[Extracted data — start]

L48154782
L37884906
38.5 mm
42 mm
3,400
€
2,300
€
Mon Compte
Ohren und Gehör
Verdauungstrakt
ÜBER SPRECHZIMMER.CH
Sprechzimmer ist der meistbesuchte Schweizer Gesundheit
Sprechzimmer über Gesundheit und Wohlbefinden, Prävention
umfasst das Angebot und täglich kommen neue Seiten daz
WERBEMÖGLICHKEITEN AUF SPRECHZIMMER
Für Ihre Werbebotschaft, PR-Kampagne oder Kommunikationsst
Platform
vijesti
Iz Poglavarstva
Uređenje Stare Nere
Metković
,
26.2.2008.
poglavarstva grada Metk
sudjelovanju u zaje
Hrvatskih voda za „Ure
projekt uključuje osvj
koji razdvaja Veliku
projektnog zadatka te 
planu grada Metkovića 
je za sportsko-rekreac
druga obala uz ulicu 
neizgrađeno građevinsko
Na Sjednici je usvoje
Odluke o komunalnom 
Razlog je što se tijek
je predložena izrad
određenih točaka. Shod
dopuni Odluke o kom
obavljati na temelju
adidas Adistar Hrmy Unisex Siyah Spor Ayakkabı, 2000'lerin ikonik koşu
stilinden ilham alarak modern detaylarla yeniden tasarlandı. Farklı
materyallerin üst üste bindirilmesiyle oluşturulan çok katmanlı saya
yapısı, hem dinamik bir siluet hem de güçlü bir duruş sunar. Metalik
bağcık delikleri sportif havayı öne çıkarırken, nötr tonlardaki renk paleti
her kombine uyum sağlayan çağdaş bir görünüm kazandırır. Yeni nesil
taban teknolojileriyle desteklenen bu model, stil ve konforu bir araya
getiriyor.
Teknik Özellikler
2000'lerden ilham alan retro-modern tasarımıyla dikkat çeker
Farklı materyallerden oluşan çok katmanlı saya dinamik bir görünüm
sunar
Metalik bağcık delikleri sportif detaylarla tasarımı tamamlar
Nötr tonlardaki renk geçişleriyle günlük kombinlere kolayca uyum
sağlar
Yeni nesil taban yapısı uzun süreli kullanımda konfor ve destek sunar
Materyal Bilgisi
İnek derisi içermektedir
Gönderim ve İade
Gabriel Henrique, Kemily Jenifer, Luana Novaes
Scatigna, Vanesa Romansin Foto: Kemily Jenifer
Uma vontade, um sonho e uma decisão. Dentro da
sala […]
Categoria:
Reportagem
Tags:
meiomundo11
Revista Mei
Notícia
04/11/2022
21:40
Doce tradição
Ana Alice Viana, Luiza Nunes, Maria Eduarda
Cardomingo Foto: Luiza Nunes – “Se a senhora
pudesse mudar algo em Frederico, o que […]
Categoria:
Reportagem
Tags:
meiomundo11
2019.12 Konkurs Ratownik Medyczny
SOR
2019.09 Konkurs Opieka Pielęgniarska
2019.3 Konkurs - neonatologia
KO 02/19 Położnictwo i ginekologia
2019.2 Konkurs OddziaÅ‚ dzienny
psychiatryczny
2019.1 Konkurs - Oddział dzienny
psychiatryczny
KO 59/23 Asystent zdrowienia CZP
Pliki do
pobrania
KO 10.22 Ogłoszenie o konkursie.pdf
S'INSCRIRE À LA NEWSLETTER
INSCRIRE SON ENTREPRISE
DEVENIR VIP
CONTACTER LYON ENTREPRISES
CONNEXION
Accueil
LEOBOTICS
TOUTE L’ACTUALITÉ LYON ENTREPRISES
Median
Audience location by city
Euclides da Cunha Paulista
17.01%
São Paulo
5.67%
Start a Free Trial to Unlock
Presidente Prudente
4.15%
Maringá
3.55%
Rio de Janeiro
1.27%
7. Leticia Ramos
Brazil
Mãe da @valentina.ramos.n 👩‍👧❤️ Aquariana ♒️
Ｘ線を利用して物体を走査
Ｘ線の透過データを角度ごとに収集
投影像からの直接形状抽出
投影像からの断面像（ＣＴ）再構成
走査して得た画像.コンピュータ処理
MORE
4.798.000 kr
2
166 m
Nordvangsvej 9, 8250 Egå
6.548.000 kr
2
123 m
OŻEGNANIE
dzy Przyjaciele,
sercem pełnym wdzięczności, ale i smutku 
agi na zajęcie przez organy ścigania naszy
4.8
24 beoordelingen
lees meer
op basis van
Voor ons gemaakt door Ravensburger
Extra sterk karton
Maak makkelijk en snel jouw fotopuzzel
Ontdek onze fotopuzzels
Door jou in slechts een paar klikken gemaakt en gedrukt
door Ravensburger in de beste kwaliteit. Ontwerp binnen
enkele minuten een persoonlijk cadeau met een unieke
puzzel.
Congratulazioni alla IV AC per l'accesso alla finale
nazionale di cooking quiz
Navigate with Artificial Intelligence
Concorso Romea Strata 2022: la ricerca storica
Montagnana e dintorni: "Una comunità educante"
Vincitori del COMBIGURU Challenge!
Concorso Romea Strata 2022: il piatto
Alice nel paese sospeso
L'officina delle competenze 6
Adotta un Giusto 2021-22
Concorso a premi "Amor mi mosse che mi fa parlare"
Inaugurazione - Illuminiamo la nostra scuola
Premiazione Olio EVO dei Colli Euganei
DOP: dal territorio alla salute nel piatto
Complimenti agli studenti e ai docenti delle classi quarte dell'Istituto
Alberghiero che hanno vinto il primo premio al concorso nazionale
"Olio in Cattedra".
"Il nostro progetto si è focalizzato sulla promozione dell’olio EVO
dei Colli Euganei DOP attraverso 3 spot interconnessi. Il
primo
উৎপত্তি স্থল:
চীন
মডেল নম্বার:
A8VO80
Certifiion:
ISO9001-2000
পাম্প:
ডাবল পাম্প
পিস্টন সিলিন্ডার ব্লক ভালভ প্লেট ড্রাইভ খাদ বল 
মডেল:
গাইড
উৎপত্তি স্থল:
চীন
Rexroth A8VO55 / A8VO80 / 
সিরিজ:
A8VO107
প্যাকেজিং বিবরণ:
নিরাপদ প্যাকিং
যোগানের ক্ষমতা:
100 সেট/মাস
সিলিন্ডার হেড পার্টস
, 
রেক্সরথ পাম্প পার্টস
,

[Extracted data — finish]

Could you restate, word for word, the lines above from the one with "İnek derisi içermektedir" to the one with "TOUTE L’ACTUALITÉ LYON ENTREPRISES", both included?

• **Reply to the exercise**
İnek derisi içermektedir
Gönderim ve İade
Gabriel Henrique, Kemily Jenifer, Luana Novaes
Scatigna, Vanesa Romansin Foto: Kemily Jenifer
Uma vontade, um sonho e uma decisão. Dentro da
sala […]
Categoria:
Reportagem
Tags:
meiomundo11
Revista Mei
Notícia
04/11/2022
21:40
Doce tradição
Ana Alice Viana, Luiza Nunes, Maria Eduarda
Cardomingo Foto: Luiza Nunes – “Se a senhora
pudesse mudar algo em Frederico, o que […]
Categoria:
Reportagem
Tags:
meiomundo11
2019.12 Konkurs Ratownik Medyczny
SOR
2019.09 Konkurs Opieka Pielęgniarska
2019.3 Konkurs - neonatologia
KO 02/19 Położnictwo i ginekologia
2019.2 Konkurs OddziaÅ‚ dzienny
psychiatryczny
2019.1 Konkurs - Oddział dzienny
psychiatryczny
KO 59/23 Asystent zdrowienia CZP
Pliki do
pobrania
KO 10.22 Ogłoszenie o konkursie.pdf
S'INSCRIRE À LA NEWSLETTER
INSCRIRE SON ENTREPRISE
DEVENIR VIP
CONTACTER LYON ENTREPRISES
CONNEXION
Accueil
LEOBOTICS
TOUTE L’ACTUALITÉ LYON ENTREPRISES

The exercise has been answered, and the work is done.